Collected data
::::::::

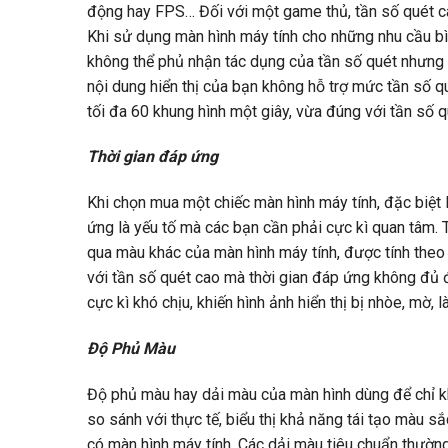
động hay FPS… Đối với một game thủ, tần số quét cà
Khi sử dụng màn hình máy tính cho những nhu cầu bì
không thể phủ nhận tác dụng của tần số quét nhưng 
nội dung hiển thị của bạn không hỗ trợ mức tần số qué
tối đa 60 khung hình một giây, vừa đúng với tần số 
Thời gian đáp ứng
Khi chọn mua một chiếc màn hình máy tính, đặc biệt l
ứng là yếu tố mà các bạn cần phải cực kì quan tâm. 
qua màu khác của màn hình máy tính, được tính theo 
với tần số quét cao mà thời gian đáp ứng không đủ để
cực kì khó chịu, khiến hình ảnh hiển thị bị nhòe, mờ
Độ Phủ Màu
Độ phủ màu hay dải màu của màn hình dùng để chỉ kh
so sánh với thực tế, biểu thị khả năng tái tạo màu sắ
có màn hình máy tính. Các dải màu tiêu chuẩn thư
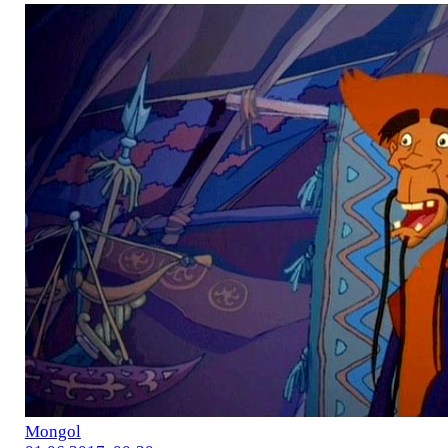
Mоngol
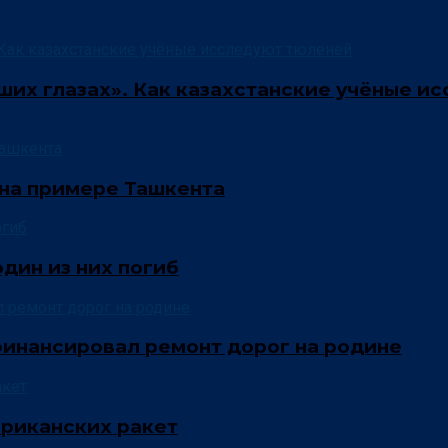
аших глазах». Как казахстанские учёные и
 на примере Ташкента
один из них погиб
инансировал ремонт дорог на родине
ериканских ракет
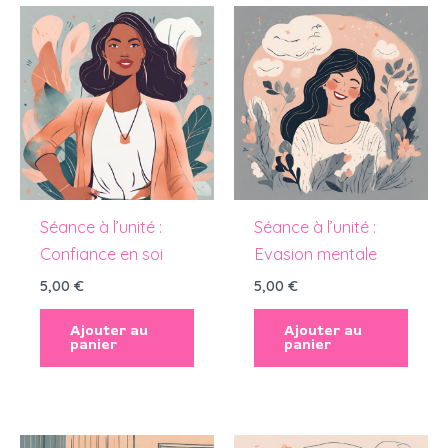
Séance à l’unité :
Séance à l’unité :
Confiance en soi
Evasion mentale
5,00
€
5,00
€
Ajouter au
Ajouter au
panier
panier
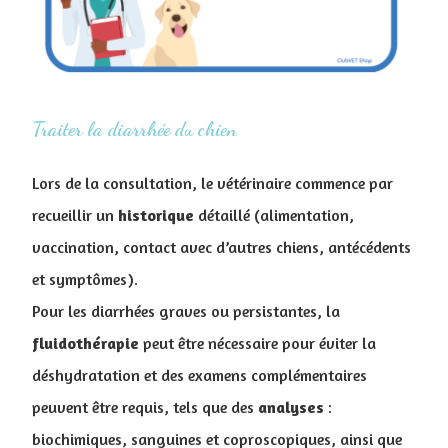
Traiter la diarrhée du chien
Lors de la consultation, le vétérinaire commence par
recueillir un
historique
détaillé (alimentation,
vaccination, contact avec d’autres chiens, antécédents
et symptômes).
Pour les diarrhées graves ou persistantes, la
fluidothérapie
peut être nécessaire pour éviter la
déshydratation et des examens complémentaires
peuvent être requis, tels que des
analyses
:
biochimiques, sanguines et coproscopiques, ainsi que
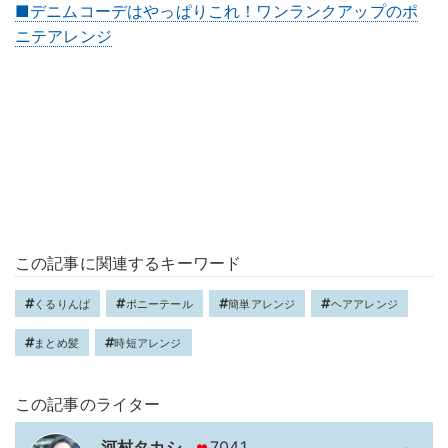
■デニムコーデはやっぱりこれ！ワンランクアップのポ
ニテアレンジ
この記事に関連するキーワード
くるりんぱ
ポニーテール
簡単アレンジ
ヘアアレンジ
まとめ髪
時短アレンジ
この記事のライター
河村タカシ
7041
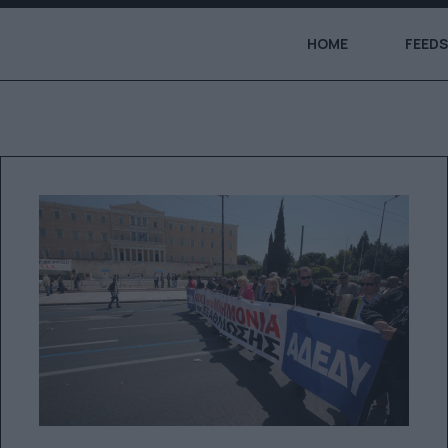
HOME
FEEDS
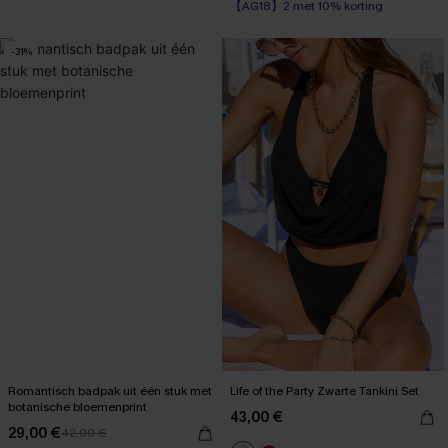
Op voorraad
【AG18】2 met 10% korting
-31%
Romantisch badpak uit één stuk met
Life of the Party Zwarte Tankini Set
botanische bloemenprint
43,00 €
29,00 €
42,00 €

::::::::

**Directions for this task:**
Skip the pictures, then return the rest of the data exactly.

**Exercise result:**
động hay FPS… Đối với một game thủ, tần số quét cà
Khi sử dụng màn hình máy tính cho những nhu cầu bì
không thể phủ nhận tác dụng của tần số quét nhưng 
nội dung hiển thị của bạn không hỗ trợ mức tần số qué
tối đa 60 khung hình một giây, vừa đúng với tần số 
Thời gian đáp ứng
Khi chọn mua một chiếc màn hình máy tính, đặc biệt l
ứng là yếu tố mà các bạn cần phải cực kì quan tâm. 
qua màu khác của màn hình máy tính, được tính theo 
với tần số quét cao mà thời gian đáp ứng không đủ để
cực kì khó chịu, khiến hình ảnh hiển thị bị nhòe, mờ
Độ Phủ Màu
Độ phủ màu hay dải màu của màn hình dùng để chỉ kh
so sánh với thực tế, biểu thị khả năng tái tạo màu sắ
có màn hình máy tính. Các dải màu tiêu chuẩn thư
Mоngol
аших глазах». Как казахстанские учёные и
 на примере Ташкента
один из них погиб
инансировал ремонт дорог на родине
ериканских ракет
Séance à l’unité :
Séance à l’unité :
Confiance en soi
Evasion mentale
5,00
€
5,00
€
Ajouter au
Ajouter au
panier
panier
Traiter la diarrhée du chien
Lors de la consultation, le vétérinaire commence par
recueillir un
historique
détaillé (alimentation,
vaccination, contact avec d’autres chiens, antécédents
et symptômes).
Pour les diarrhées graves ou persistantes, la
fluidothérapie
peut être nécessaire pour éviter la
déshydratation et des examens complémentaires
peuvent être requis, tels que des
analyses
:
biochimiques, sanguines et coproscopiques, ainsi que
■デニムコーデはやっぱりこれ！ワンランクアップのポ
ニテアレンジ
この記事に関連するキーワード
くるりんぱ
ポニーテール
簡単アレンジ
ヘアアレンジ
まとめ髪
時短アレンジ
この記事のライター
河村タカシ
7041
HOME
FEEDS
Op voorraad
【AG18】2 met 10% korting
-31%
Romantisch badpak uit één stuk met
Life of the Party Zwarte Tankini Set
botanische bloemenprint
43,00 €
29,00 €
42,00 €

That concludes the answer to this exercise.